That checking has produced disappointment and frustration as commission staff members concluded again and again in written reports that they needed more information than the LAPD was providing to assess the degree to which reforms were in place. In some instances, staff questioned the veracity of LAPD officers’ claims that changes could not be made when it was the commission staff’s assessment that the changes were possible.

Explaining the commission’s newfound resolve, Greenebaum said in an interview this week that police managers have engaged in “serious attempts at obfuscation” and that some reforms have been “bottlenecked close to the top of the department” by the LAPD’s command staff.

Capt. Forrest Lewallen, head of the 90-member Los Angeles Police Command Officers Assn., said at the public hearing Tuesday that members of his organization have been unfairly tarred.
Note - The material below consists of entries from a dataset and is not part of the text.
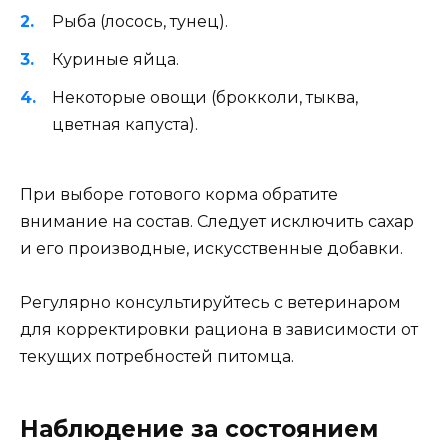
Рыба (лосось, тунец).
Куриные яйца.
Некоторые овощи (брокколи, тыква,
цветная капуста).
При выборе готового корма обратите
внимание на состав. Следует исключить сахар
и его производные, искусственные добавки.
Регулярно консультируйтесь с ветеринаром
для корректировки рациона в зависимости от
текущих потребностей питомца.
Наблюдение за состоянием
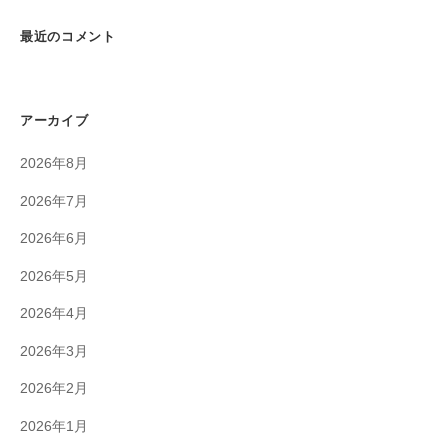
最近のコメント
アーカイブ
2026年8月
2026年7月
2026年6月
2026年5月
2026年4月
2026年3月
2026年2月
2026年1月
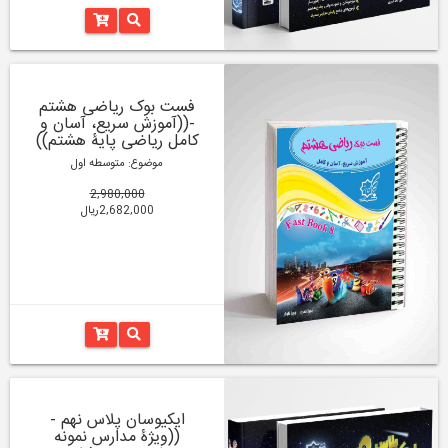
فست بوک ریاضی هشتم
-((آموزش سریع، آسان و
کامل ریاضی پایۀ هشتم))
موضوع: متوسطه اول
2,980,000
2,682,000ریال
ایکیوسان پلاس نهم -
((ویژۀ مدارس نمونه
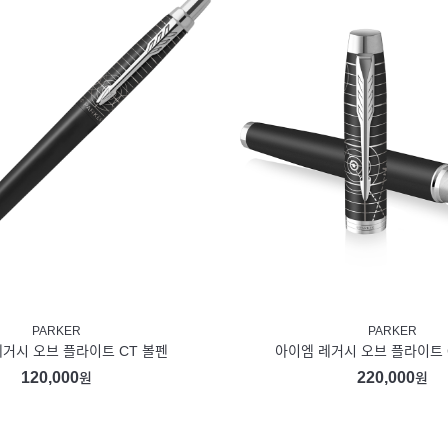
PARKER
PARKER
레거시 오브 플라이트 CT 볼펜
아이엠 레거시 오브 플라이트 
120,000
220,000
원
원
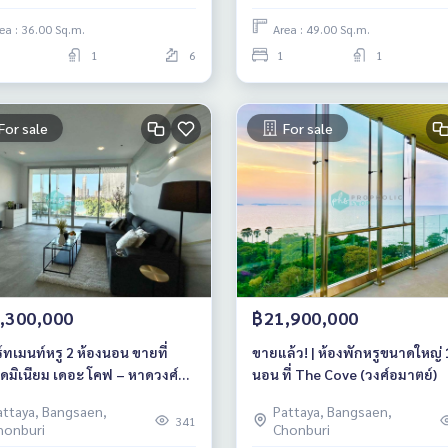
ea : 36.00 Sq.m.
Area : 49.00 Sq.m.
1
6
1
1
For sale
For sale
,300,000
฿21,900,000
ทเมนท์หรู 2 ห้องนอน ขายที่
ขายแล้ว! | ห้องพักหรูขนาดใหญ่ 
ดมิเนียม เดอะ โคฟ – หาดวงศ์
นอน ที่ The Cove (วงศ์อมาตย์)
ย์
attaya, Bangsaen,
Pattaya, Bangsaen,
341
honburi
Chonburi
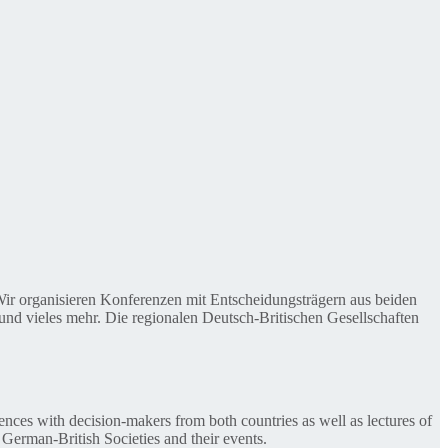
. Wir organisieren Konferenzen mit Entscheidungsträgern aus beiden
nd vieles mehr. Die regionalen Deutsch-Britischen Gesellschaften
ences with decision-makers from both countries as well as lectures of
 German-British Societies and their events.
They support the reforms and Police Chief Willie L. Williams’ efforts to implement them, he said.

Williams, meanwhile, told the commission that substantial progress has been made.
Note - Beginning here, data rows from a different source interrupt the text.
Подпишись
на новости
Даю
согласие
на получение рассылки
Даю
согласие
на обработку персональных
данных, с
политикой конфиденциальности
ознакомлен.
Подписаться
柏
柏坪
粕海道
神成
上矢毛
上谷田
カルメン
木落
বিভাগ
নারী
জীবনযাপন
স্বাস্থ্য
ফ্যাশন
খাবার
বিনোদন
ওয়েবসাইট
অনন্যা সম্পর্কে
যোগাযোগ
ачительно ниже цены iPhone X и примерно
He cited figures showing that the number of serious crimes reported in the city are down for the third year in a row; that the number of incidents in which officers resorted to force declined 13% from 1993 to 1994; that pepper spray has replaced the baton as the weapon of choice when lethal force is not required; that officer-involved shootings have decreased from 162 in 1992 to 111 last year, and that complaints against police officers alleging misconduct have fallen from nearly 3,000 in 1992 to 2,000 last year.